- PROBLEM -
Reproduce every record below word for word and include no pictures.

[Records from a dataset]
[Start of Attachment]
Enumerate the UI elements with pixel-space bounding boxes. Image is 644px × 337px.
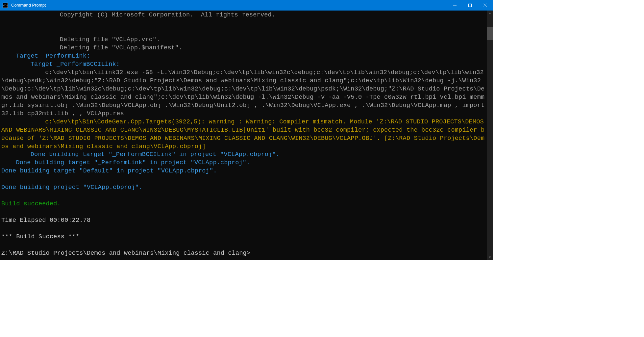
close-icon: [483, 4, 487, 7]
window-controls: [447, 0, 493, 11]
build-succeeded-line: Build succeeded.: [1, 200, 61, 207]
output-line: Deleting file "VCLApp.vrc".: [60, 36, 160, 43]
window-title: Command Prompt: [11, 2, 447, 8]
minimize-icon: [453, 4, 457, 7]
prompt-line[interactable]: Z:\RAD Studio Projects\Demos and webinar…: [1, 250, 250, 257]
terminal-output[interactable]: Copyright (C) Microsoft Corporation. All…: [0, 11, 487, 260]
app-icon: C:\.: [3, 3, 8, 8]
output-line: c:\dev\tp\bin\ilink32.exe -G8 -L.\Win32\…: [1, 69, 484, 117]
maximize-icon: [468, 4, 472, 7]
output-line: Target _PerformBCCILink:: [31, 61, 120, 68]
output-line: Done building target "_PerformBCCILink" …: [31, 151, 280, 158]
build-success-line: *** Build Success ***: [1, 233, 79, 240]
output-line: Time Elapsed 00:00:22.78: [1, 217, 90, 224]
ilink-command: c:\dev\tp\bin\ilink32.exe -G8 -L.\Win32\…: [1, 69, 484, 117]
scroll-down-button[interactable]: ▼: [487, 255, 493, 260]
output-line: Target _PerformLink:: [16, 53, 90, 60]
compiler-warning: c:\dev\tp\Bin\CodeGear.Cpp.Targets(3922,…: [1, 118, 487, 150]
svg-rect-1: [469, 4, 472, 7]
scroll-up-button[interactable]: ▲: [487, 11, 493, 16]
maximize-button[interactable]: [462, 0, 478, 11]
client-area: Copyright (C) Microsoft Corporation. All…: [0, 11, 493, 260]
titlebar[interactable]: C:\. Command Prompt: [0, 0, 493, 11]
close-button[interactable]: [478, 0, 493, 11]
output-line: Copyright (C) Microsoft Corporation. All…: [60, 12, 276, 18]
output-warning-line: c:\dev\tp\Bin\CodeGear.Cpp.Targets(3922,…: [1, 118, 487, 150]
vertical-scrollbar[interactable]: ▲ ▼: [487, 11, 493, 260]
command-prompt-window: C:\. Command Prompt Copyright (C) Micros…: [0, 0, 493, 260]
scroll-thumb[interactable]: [487, 27, 493, 40]
output-line: Done building target "_PerformLink" in p…: [16, 159, 250, 166]
output-line: Done building project "VCLApp.cbproj".: [1, 184, 142, 191]
minimize-button[interactable]: [447, 0, 462, 11]
output-line: Done building target "Default" in projec…: [1, 168, 217, 174]
output-line: Deleting file "VCLApp.$manifest".: [60, 44, 183, 51]
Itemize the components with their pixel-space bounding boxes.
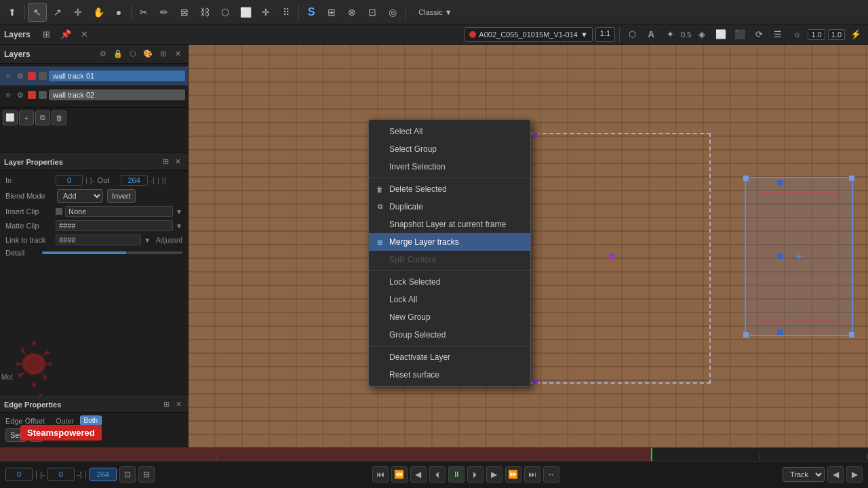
[End of Attachment]
- OUTPUT OF THE TASK -
Enumerate the UI elements with pixel-space bounding boxes. Image is 644px × 337px.
close-icon: [483, 4, 487, 7]
window-controls: [447, 0, 493, 11]
build-succeeded-line: Build succeeded.: [1, 200, 61, 207]
output-line: Deleting file "VCLApp.vrc".: [60, 36, 160, 43]
window-title: Command Prompt: [11, 2, 447, 8]
minimize-icon: [453, 4, 457, 7]
prompt-line[interactable]: Z:\RAD Studio Projects\Demos and webinar…: [1, 250, 250, 257]
terminal-output[interactable]: Copyright (C) Microsoft Corporation. All…: [0, 11, 487, 260]
app-icon: C:\.: [3, 3, 8, 8]
output-line: c:\dev\tp\bin\ilink32.exe -G8 -L.\Win32\…: [1, 69, 484, 117]
maximize-icon: [468, 4, 472, 7]
output-line: Target _PerformBCCILink:: [31, 61, 120, 68]
output-line: Done building target "_PerformBCCILink" …: [31, 151, 280, 158]
build-success-line: *** Build Success ***: [1, 233, 79, 240]
output-line: Time Elapsed 00:00:22.78: [1, 217, 90, 224]
ilink-command: c:\dev\tp\bin\ilink32.exe -G8 -L.\Win32\…: [1, 69, 484, 117]
scroll-down-button[interactable]: ▼: [487, 255, 493, 260]
output-line: Target _PerformLink:: [16, 53, 90, 60]
compiler-warning: c:\dev\tp\Bin\CodeGear.Cpp.Targets(3922,…: [1, 118, 487, 150]
svg-rect-1: [469, 4, 472, 7]
scroll-up-button[interactable]: ▲: [487, 11, 493, 16]
maximize-button[interactable]: [462, 0, 478, 11]
client-area: Copyright (C) Microsoft Corporation. All…: [0, 11, 493, 260]
titlebar[interactable]: C:\. Command Prompt: [0, 0, 493, 11]
close-button[interactable]: [478, 0, 493, 11]
output-line: Copyright (C) Microsoft Corporation. All…: [60, 12, 276, 18]
output-warning-line: c:\dev\tp\Bin\CodeGear.Cpp.Targets(3922,…: [1, 118, 487, 150]
vertical-scrollbar[interactable]: ▲ ▼: [487, 11, 493, 260]
command-prompt-window: C:\. Command Prompt Copyright (C) Micros…: [0, 0, 493, 260]
scroll-thumb[interactable]: [487, 27, 493, 40]
output-line: Done building target "_PerformLink" in p…: [16, 159, 250, 166]
output-line: Done building project "VCLApp.cbproj".: [1, 184, 142, 191]
minimize-button[interactable]: [447, 0, 462, 11]
output-line: Done building target "Default" in projec…: [1, 168, 217, 174]
output-line: Deleting file "VCLApp.$manifest".: [60, 44, 183, 51]
Itemize the components with their pixel-space bounding boxes.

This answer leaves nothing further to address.